Monthly Archives: June 2012

NEPAL: Caterpillar fungus harvest impacts environment

Published by IRIN. 

 

DHO TARAP, 20 June 2012 (IRIN) – The seasonal influx of migrant harvesters into Nepal’s Himalaya Mountains seeking a caterpillar fungus used as a traditional medicine and believed to have aphrodisiac properties is causing environmental damage along the rural border with Tibet.

When a parasitic fungus infects and kills caterpillars, the high value of the fungus drives tens of thousands of harvesters to hunt for the insect corpses on treks at altitudes of 4,000 metres from May to June each year in the Himalayan springtime.

Known in Tibetan and Nepali as “yartsa gunbu” (winter worm, summer grass) and prized in traditional medicine in China and Tibet for centuries, the fungus – some pieces measuring no more than 4cm – retails at up to US$800 for around 28 grams.

Research conducted on the Tibetan Plateau – which encompasses the Tibetan Autonomous Region and Qinghai Province in China – showed a 350 percent increase in the price paid to some harvesters between 1997 and 2004.

“I came because people in my village were talking about how much money people can make during the harvest,” said a 34-year-old mother of two who gave her name only as Lakshmi.

Police in Dolpa, a rural Himalayan district on Nepal’s western border with Tibet, traditionally rich in yartsa gunbu, told IRIN they estimated that 40,000 people would enter the mountains by the time the harvest ended.

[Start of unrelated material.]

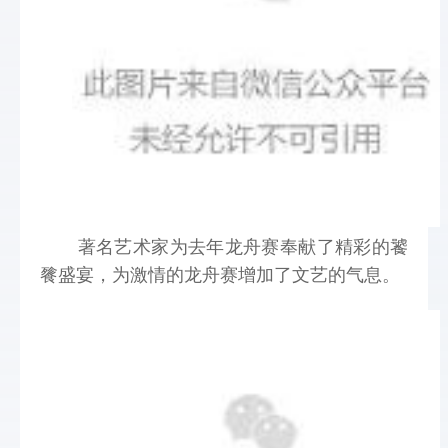
       著名艺术家为去年龙舟赛奉献了精彩的饕
餮盛宴，为激情的龙舟赛增加了文艺的气息。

In the district’s economic capital, Dho Tarap, citizen committees levy a $33 tax on seasonal migrants and the money is used to subsidize food for villagers in Dolpa and support environmental clean-up.

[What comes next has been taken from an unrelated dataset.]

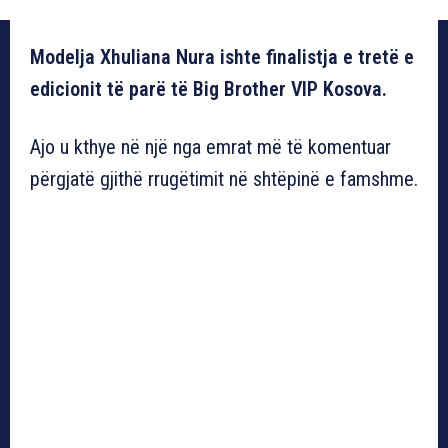
Modelja Xhuliana Nura ishte finalistja e tretë e
edicionit të parë të Big Brother VIP Kosova.
Ajo u kthye në një nga emrat më të komentuar
përgjatë gjithë rrugëtimit në shtëpinë e famshme.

A former committee member said in one year the revenue was used to purchase seven 40kg bags of rice per household, and in another it was handed out in cash, with each household getting approximately $500. But despite efforts to spread the wealth, residents say the environmental degradation may outweigh the seasonal economic boost.

“More people coming for the harvest means more feet trampling on the grass, and more bushes and shrubs destroyed,” said Gyalpo Thandin, 27, a student. “When the grasslands are damaged, our cows and yaks don’t have enough to eat, so they die more easily in the winter.”

Kedar Binod Pandey, who has been a school principal in Dho Tarap for 19 years, warned: “We can’t assume that just because we are making money from the harvest now, that income will always be here for us.”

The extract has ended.